In a composite rejoinder filed in the Delhi high court, Vijay Shekhar Sharma-led Paytm said that telecom giants — Reliance Jio, Bharti Airtel, Vodafone Idea, Bharat Sanchar Nigam Limited (BSNL) and Mahanagar Telephone Nigam Limited (MTNL) — have failed to meet the verification obligation under the Telecom Commercial Communications Customer Preference Regulations (TCCCPR).
Paytm has alleged that the carelessness of telecom companies has led to an increase in phishing attacks. Previously, Paytm had explained that several scammers are registering themselves as telemarketers on these networks under headers similar to Paytm’s. Some examples are PYTM, PTM, IPAYTN, PYTKYC, BPaytm, FPaytm, PAYTMB, Ipaytm, mPaytm and other derivatives.
Once successful, these scammers send out malicious messages to Paytm customers, fooling them to reveal their personal and sensitive information including account details and passwords.

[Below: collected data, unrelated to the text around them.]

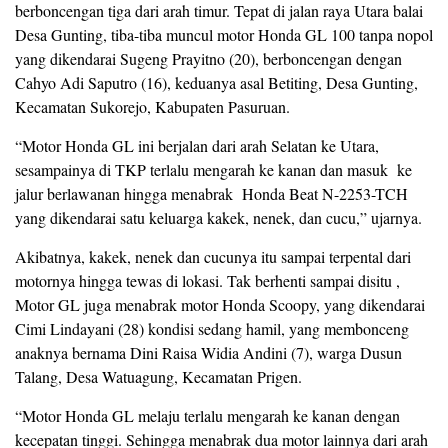
berboncengan tiga dari arah timur. Tepat di jalan raya Utara balai
Desa Gunting, tiba-tiba muncul motor Honda GL 100 tanpa nopol
yang dikendarai Sugeng Prayitno (20), berboncengan dengan
Cahyo Adi Saputro (16), keduanya asal Betiting, Desa Gunting,
Kecamatan Sukorejo, Kabupaten Pasuruan.
“Motor Honda GL ini berjalan dari arah Selatan ke Utara,
sesampainya di TKP terlalu mengarah ke kanan dan masuk ke
jalur berlawanan hingga menabrak Honda Beat N-2253-TCH
yang dikendarai satu keluarga kakek, nenek, dan cucu,” ujarnya.
Akibatnya, kakek, nenek dan cucunya itu sampai terpental dari
motornya hingga tewas di lokasi. Tak berhenti sampai disitu ,
Motor GL juga menabrak motor Honda Scoopy, yang dikendarai
Cimi Lindayani (28) kondisi sedang hamil, yang membonceng
anaknya bernama Dini Raisa Widia Andini (7), warga Dusun
Talang, Desa Watuagung, Kecamatan Prigen.
“Motor Honda GL melaju terlalu mengarah ke kanan dengan
kecepatan tinggi. Sehingga menabrak dua motor lainnya dari arah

Sometimes, these scammers also call customers to seek private information under the pretext of completing their know-your-customer (KYC) requirements to continue using their Paytm wallets.
In January 2020, Paytm Payments Bank also shared a list of 3,500 phone numbers used in phishing scams to several government bodies like TRAI, the Ministry of Home Affairs (MHA) and cybersecurity department CERT-in. Then in February, the payments bank had also filed an FIR against such scammers.
In the latest hearing, Paytm submitted a list of 560 instances since June 1 when its customers were defrauded of INR 1.1 Cr cumulatively. These attacks are being carried out through both registered and unregistered headers, and 50% of this traffic is flowing through state-run BSNL.
Paytm had filed this complaint in June, after which both Reliance Jio and Vodafone Idea had come out in their defence saying that the digital payments company is trying to camouflage its own security lapses in managing customers’ data.
Reliance Jio also told the Delhi high court that telecom operators like Airtel, Vodafone Idea, BSNL, MTNL and itself cannot be held liable for “unlawful activity” occurring over calls and messages under the TCCCPR, 2018. Meanwhile, Vodafone Idea also highlighted that telecom companies do not have any right to legally access or control the content of communication sent over their network, leave alone marking them as fraud.